## [About this exercise]
When you copy the entries, keep every word exactly as it is and drop the images.

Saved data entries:
══════

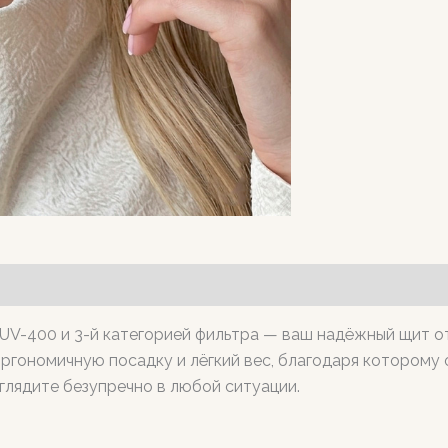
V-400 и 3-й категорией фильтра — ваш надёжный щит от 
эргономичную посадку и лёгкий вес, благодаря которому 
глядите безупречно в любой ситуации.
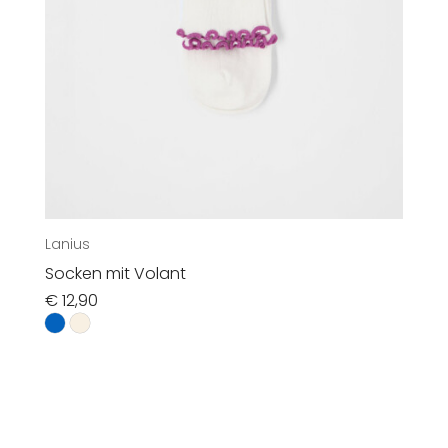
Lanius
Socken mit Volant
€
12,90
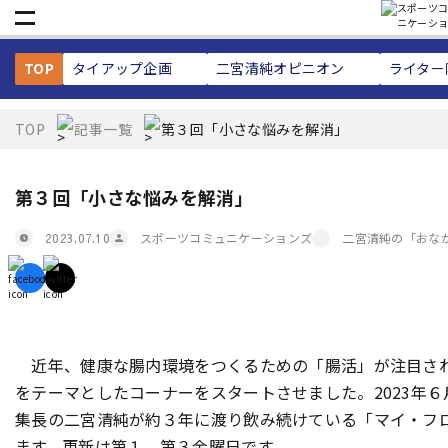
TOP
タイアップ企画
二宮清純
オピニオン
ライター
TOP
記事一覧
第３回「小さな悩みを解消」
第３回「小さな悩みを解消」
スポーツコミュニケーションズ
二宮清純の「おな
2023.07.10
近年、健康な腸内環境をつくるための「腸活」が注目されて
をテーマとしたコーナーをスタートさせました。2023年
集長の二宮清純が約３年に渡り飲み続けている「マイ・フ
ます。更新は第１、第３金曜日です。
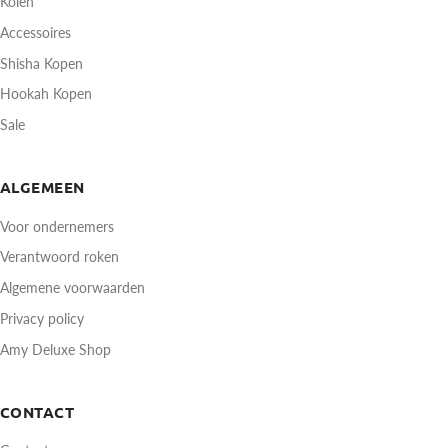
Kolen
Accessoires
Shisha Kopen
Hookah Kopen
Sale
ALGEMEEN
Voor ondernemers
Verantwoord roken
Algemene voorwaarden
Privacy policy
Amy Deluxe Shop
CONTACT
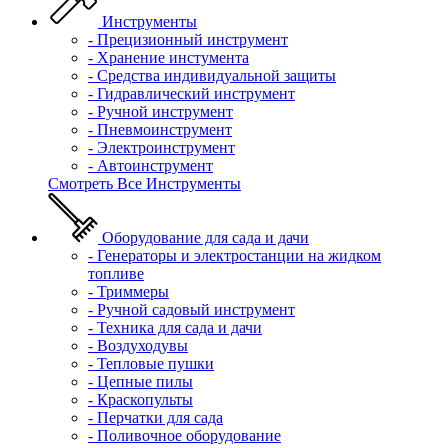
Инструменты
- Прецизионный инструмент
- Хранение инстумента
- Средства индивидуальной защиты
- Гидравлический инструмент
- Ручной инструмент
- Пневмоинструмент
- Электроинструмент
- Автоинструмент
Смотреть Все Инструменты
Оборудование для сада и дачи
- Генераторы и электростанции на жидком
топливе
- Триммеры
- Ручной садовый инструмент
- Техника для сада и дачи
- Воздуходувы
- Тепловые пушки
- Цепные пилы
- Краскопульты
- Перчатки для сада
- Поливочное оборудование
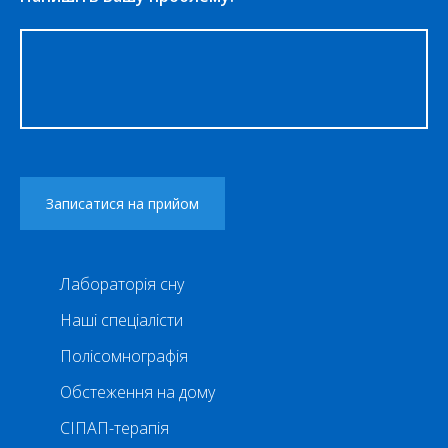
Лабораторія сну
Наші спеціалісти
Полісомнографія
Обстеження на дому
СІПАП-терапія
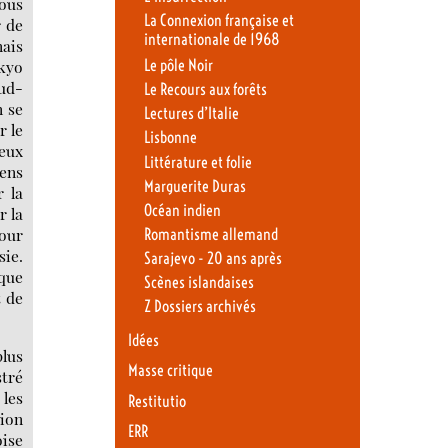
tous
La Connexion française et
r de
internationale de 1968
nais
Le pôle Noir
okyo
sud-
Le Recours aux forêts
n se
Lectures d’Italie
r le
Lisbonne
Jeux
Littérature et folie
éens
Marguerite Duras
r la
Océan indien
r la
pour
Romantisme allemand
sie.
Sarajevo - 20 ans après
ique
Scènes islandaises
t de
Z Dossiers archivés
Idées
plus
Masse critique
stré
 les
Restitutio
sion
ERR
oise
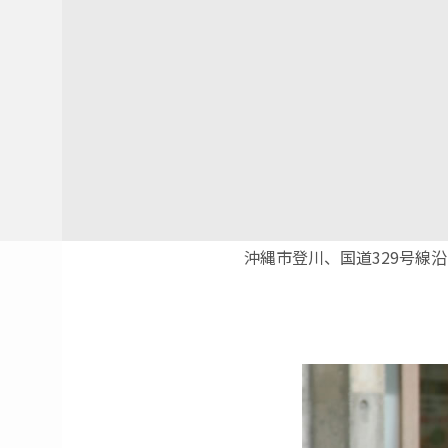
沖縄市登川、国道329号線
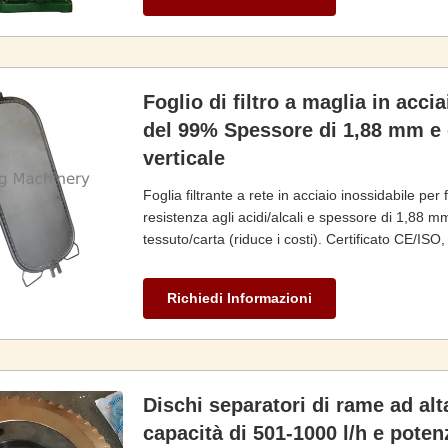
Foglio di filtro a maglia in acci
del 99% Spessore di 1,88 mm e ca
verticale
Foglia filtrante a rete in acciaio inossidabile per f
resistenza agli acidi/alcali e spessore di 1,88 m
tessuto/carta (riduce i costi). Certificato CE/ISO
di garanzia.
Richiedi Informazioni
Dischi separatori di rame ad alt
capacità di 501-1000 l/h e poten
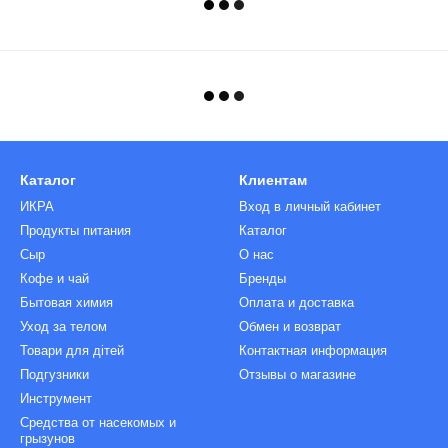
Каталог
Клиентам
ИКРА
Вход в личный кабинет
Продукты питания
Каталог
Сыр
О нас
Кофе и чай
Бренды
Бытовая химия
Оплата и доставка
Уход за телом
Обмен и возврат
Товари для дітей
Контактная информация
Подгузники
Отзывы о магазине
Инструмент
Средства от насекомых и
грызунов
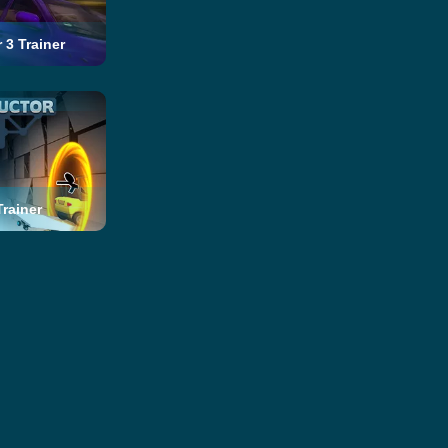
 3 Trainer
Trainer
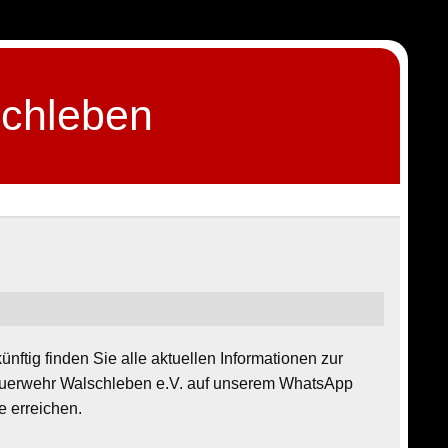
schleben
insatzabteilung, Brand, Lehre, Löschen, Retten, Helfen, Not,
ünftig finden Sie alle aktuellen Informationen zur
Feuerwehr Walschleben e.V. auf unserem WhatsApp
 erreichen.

══════

## [Reply]
V-400 и 3-й категорией фильтра — ваш надёжный щит от 
эргономичную посадку и лёгкий вес, благодаря которому 
глядите безупречно в любой ситуации.
Lanius
Socken mit Volant
€
12,90
TOP
タイアップ企画
二宮清純
オピニオン
ライター
TOP
記事一覧
第３回「小さな悩みを解消」
第３回「小さな悩みを解消」
スポーツコミュニケーションズ
二宮清純の「おな
2023.07.10
近年、健康な腸内環境をつくるための「腸活」が注目されて
をテーマとしたコーナーをスタートさせました。2023年
集長の二宮清純が約３年に渡り飲み続けている「マイ・フ
ます。更新は第１、第３金曜日です。
Kolen
Accessoires
Shisha Kopen
Hookah Kopen
Sale
ALGEMEEN
Voor ondernemers
Verantwoord roken
Algemene voorwaarden
Privacy policy
Amy Deluxe Shop
CONTACT
Инструменты
- Прецизионный инструмент
- Хранение инстумента
- Средства индивидуальной защиты
- Гидравлический инструмент
- Ручной инструмент
- Пневмоинструмент
- Электроинструмент
- Автоинструмент
Смотреть Все Инструменты
Оборудование для сада и дачи
- Генераторы и электростанции на жидком
топливе
- Триммеры
- Ручной садовый инструмент
- Техника для сада и дачи
- Воздуходувы
- Тепловые пушки
- Цепные пилы
- Краскопульты
- Перчатки для сада
- Поливочное оборудование
Лабораторія сну
Наші спеціалісти
Полісомнографія
Обстеження на дому
СІПАП-терапія
tous
La Connexion française et
r de
internationale de 1968
nais
Le pôle Noir
okyo
sud-
Le Recours aux forêts
n se
Lectures d’Italie
r le
Lisbonne
Jeux
Littérature et folie
éens
Marguerite Duras
r la
Océan indien
r la
pour
Romantisme allemand
sie.
Sarajevo - 20 ans après
ique
Scènes islandaises
t de
Z Dossiers archivés
Idées
plus
Masse critique
stré
 les
Restitutio
sion
ERR
oise
沖縄市登川、国道329号線
Foglio di filtro a maglia in acci
del 99% Spessore di 1,88 mm e ca
verticale
Foglia filtrante a rete in acciaio inossidabile per f
resistenza agli acidi/alcali e spessore di 1,88 m
tessuto/carta (riduce i costi). Certificato CE/ISO
di garanzia.
Richiedi Informazioni
Dischi separatori di rame ad alt
capacità di 501-1000 l/h e poten
Каталог
Клиентам
ИКРА
Вход в личный кабинет
Продукты питания
Каталог
Сыр
О нас
Кофе и чай
Бренды
Бытовая химия
Оплата и доставка
Уход за телом
Обмен и возврат
Товари для дітей
Контактная информация
Подгузники
Отзывы о магазине
Инструмент
Средства от насекомых и
грызунов
 3 Trainer
Trainer
schleben
insatzabteilung, Brand, Lehre, Löschen, Retten, Helfen, Not,
ünftig finden Sie alle aktuellen Informationen zur
Feuerwehr Walschleben e.V. auf unserem WhatsApp
 erreichen.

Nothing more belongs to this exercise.